WHAT TO WORK ON: Taking the line that contains "安となる線幅・ヌキ幅はクリアしているか" as the start and the last line of the data as the end, repeat exactly every line in that span, but no pictures.

MATERIAL PROVIDED:
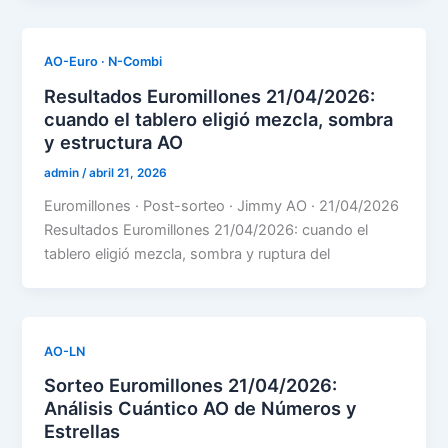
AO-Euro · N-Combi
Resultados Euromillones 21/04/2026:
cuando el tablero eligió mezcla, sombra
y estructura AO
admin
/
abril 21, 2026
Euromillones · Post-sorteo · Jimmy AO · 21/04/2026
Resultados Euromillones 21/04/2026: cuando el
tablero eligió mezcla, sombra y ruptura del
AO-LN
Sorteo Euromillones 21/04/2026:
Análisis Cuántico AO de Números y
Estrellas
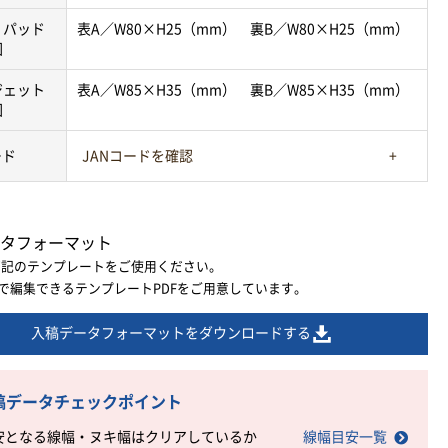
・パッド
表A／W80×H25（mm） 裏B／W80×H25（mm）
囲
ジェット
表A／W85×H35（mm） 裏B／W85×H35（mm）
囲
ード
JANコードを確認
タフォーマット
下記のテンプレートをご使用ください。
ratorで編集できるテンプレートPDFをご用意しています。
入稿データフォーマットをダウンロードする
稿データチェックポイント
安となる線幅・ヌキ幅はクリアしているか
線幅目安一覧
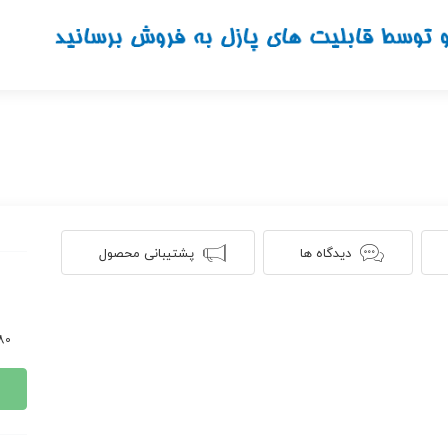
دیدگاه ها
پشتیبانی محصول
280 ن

RESPONSE:
安となる線幅・ヌキ幅はクリアしているか
線幅目安一覧
دیدگاه ها
پشتیبانی محصول
280 ن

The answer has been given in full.